Work item
Every entry that follows should be output exactly, and every image in it left out.

Records shown
########
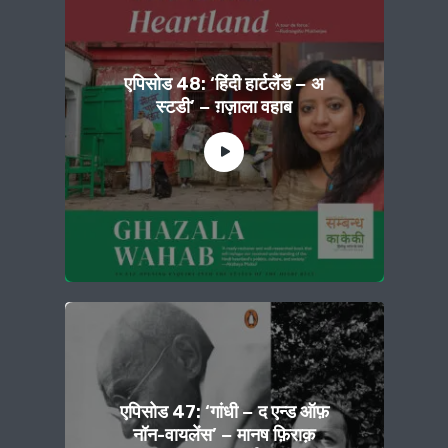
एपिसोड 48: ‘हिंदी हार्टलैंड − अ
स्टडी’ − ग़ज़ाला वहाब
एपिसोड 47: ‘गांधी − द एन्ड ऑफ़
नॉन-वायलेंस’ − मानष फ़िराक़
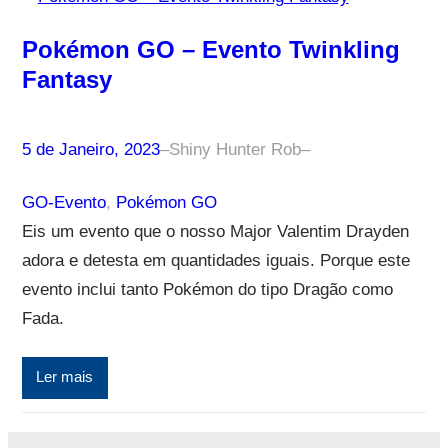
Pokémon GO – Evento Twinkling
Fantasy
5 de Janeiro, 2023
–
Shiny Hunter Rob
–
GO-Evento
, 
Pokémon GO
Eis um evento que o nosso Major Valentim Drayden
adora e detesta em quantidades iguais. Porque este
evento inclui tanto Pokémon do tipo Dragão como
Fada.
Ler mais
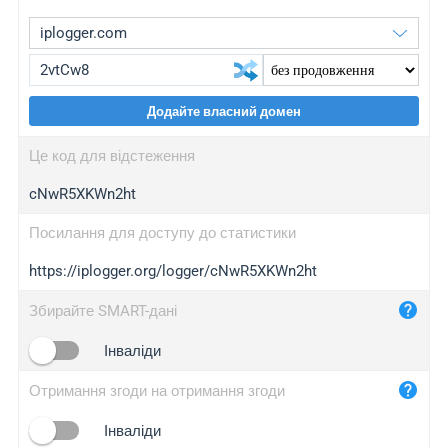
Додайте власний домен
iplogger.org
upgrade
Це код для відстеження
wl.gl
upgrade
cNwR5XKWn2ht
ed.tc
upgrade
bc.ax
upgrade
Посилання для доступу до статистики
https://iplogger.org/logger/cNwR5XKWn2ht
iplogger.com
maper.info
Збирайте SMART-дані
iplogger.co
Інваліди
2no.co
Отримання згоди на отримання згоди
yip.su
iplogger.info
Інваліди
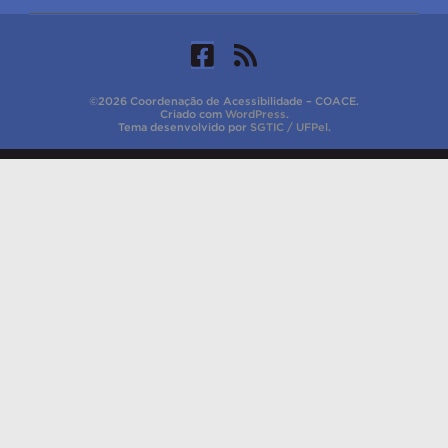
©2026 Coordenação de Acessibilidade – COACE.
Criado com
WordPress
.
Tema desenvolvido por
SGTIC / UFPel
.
########
Finished exercise
एपिसोड 48: ‘हिंदी हार्टलैंड − अ
स्टडी’ − ग़ज़ाला वहाब
एपिसोड 47: ‘गांधी − द एन्ड ऑफ़
नॉन-वायलेंस’ − मानष फ़िराक़
Pokémon GO – Evento Twinkling
Fantasy
5 de Janeiro, 2023
–
Shiny Hunter Rob
–
GO-Evento
, 
Pokémon GO
Eis um evento que o nosso Major Valentim Drayden
adora e detesta em quantidades iguais. Porque este
evento inclui tanto Pokémon do tipo Dragão como
Fada.
Ler mais
Додайте власний домен
iplogger.org
upgrade
Це код для відстеження
wl.gl
upgrade
cNwR5XKWn2ht
ed.tc
upgrade
bc.ax
upgrade
Посилання для доступу до статистики
https://iplogger.org/logger/cNwR5XKWn2ht
iplogger.com
maper.info
Збирайте SMART-дані
iplogger.co
Інваліди
2no.co
Отримання згоди на отримання згоди
yip.su
iplogger.info
Інваліди
©2026 Coordenação de Acessibilidade – COACE.
Criado com
WordPress
.
Tema desenvolvido por
SGTIC / UFPel
.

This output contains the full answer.